You just finished setting up all your services and it works fine - how do you now prepare for eventual drive failure? (kbin.social)

submitted 1 year ago by Kaldo@kbin.social to c/selfhosted@lemmy.world

59 comments fedilink hide all child comments

I know that for data storage the best bet is a NAS and RAID1 or something in that vein, but what about all the docker containers you are running, carefully configured services on your rpi, installed *arr services on your PC, etc.?

Do you have a simple way to automate backups and re-installs of these as well or are you just resigned to having to eventually reconfigure them all when the SD card fails, your OS needs a reinstall or the disk dies?

top 50 comments

sorted by: hot top controversial new old

[-] rentar42@kbin.social 27 points 1 year ago

There's lots of very good approaches in the comments.

But I'd like to play the devil's advocate: how many of you have actually recovered from a disaster that way? Ideally as a test, of course.

A backup system that has never done a restore operations must be assumed to be broken. similar logic should be applied to disaster recovery.

And no: I use Ansible/Docker combined approach that I'm reasonably sure could quite easily recover most stuff, but I've not yet fully rebuilt from just that yet.

[-] dandroid@dandroid.app 4 points 1 year ago

I restored from a backup when I swapped to a bigger SSD. Worked perfectly first try. I use rsnapshot for backups.

[-] humancrayon@sh.itjust.works 4 points 1 year ago

I have (more than I’d like to admit) recovered entirely from backups.

I run proxmox, everything else in a VM. All VMs get backed up to three different places once a week, backups are tested monthly on a rando proxmox box to make sure they still work.
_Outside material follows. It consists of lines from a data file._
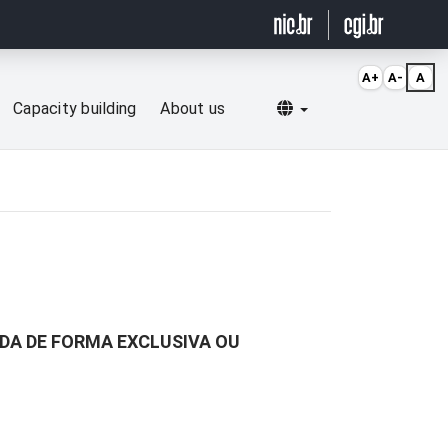
A+
A-
A
Selecionar idioma
Capacity building
About us
ADA DE FORMA EXCLUSIVA OU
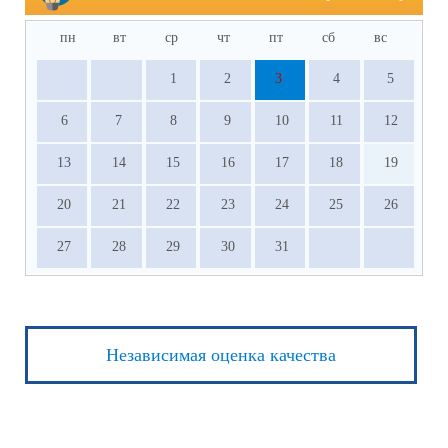
пн
вт
ср
чт
пт
сб
вс
1
2
3
4
5
6
7
8
9
10
11
12
13
14
15
16
17
18
19
20
21
22
23
24
25
26
27
28
29
30
31
Независимая оценка качества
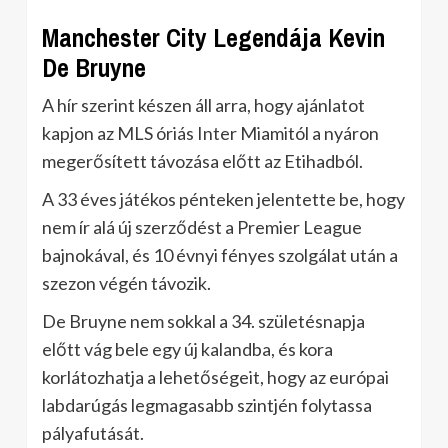
Manchester City Legendája Kevin
De Bruyne
A hír szerint készen áll arra, hogy ajánlatot
kapjon az MLS óriás Inter Miamitól a nyáron
megerősített távozása előtt az Etihadból.
A 33 éves játékos pénteken jelentette be, hogy
nem ír alá új szerződést a Premier League
bajnokával, és 10 évnyi fényes szolgálat után a
szezon végén távozik.
De Bruyne nem sokkal a 34. születésnapja
előtt vág bele egy új kalandba, és kora
korlátozhatja a lehetőségeit, hogy az európai
labdarúgás legmagasabb szintjén folytassa
pályafutását.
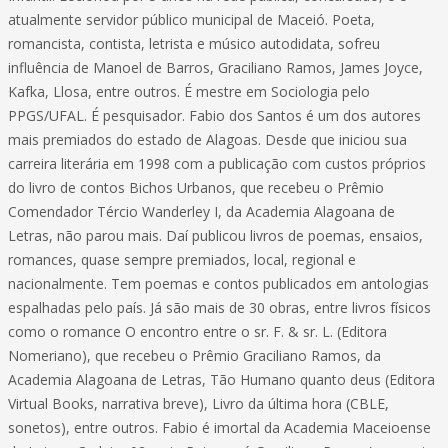
atualmente servidor público municipal de Maceió. Poeta,
romancista, contista, letrista e músico autodidata, sofreu
influência de Manoel de Barros, Graciliano Ramos, James Joyce,
Kafka, Llosa, entre outros. É mestre em Sociologia pelo
PPGS/UFAL. É pesquisador. Fabio dos Santos é um dos autores
mais premiados do estado de Alagoas. Desde que iniciou sua
carreira literária em 1998 com a publicação com custos próprios
do livro de contos Bichos Urbanos, que recebeu o Prêmio
Comendador Tércio Wanderley I, da Academia Alagoana de
Letras, não parou mais. Daí publicou livros de poemas, ensaios,
romances, quase sempre premiados, local, regional e
nacionalmente. Tem poemas e contos publicados em antologias
espalhadas pelo país. Já são mais de 30 obras, entre livros físicos
como o romance O encontro entre o sr. F. & sr. L. (Editora
Nomeriano), que recebeu o Prêmio Graciliano Ramos, da
Academia Alagoana de Letras, Tão Humano quanto deus (Editora
Virtual Books, narrativa breve), Livro da última hora (CBLE,
sonetos), entre outros. Fabio é imortal da Academia Maceioense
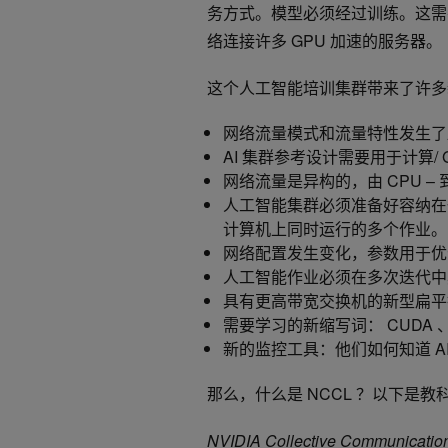
务方式。模型必须经过训练。这需
络连接许多 GPU 加速的服务器。
这个人工智能培训集群带来了许多
网络流量模式和流量特性发生了显
AI 集群参考设计需要用于计算/
网络流量是异构的，由 CPU – 到 
人工智能集群必须准备好容纳在
计算机上同时运行的多个作业。
网络配置发生变化，参数用于优化 
人工智能作业必须在多次迭代中
具有更高带宽交换机的新型扁平
需要学习的新缩写词： CUDA 、 NVI
新的监控工具：他们如何知道 AI
那么，什么是 NCCL ？以下是
NVIDIA Collective Communica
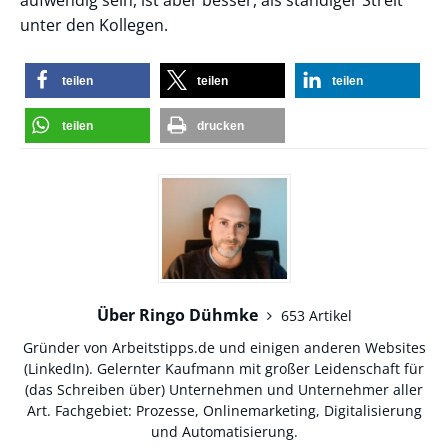
unter den Kollegen.
teilen
teilen
teilen
teilen
drucken
Über Ringo Dühmke
653 Artikel
Gründer von Arbeitstipps.de und einigen anderen Websites
(
LinkedIn
). Gelernter Kaufmann mit großer Leidenschaft für
(das Schreiben über) Unternehmen und Unternehmer aller
Art. Fachgebiet: Prozesse, Onlinemarketing, Digitalisierung
und Automatisierung.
I do like the backup system built into it, serves my needs well.

Proxmox could die and it wouldn’t make much of a difference. I reinstall proxmox, restore the VMs and I’m good to go again.

[-] Kaldo@kbin.social 2 points 1 year ago

I'm not sure what Ansible does that a simple Docker Compose doesn't yet but I will look into it more!

My real backup test run will be soon I think - for now I'm moving from windows to docker, but eventually I want to get an older laptop, put linux on it and just move everything to the docker on it instead and pretend it's a server. The less "critical" stuff I have on my main PC, the less I'm going to cry when I inevitably have to reinstall the OS or replace the drives.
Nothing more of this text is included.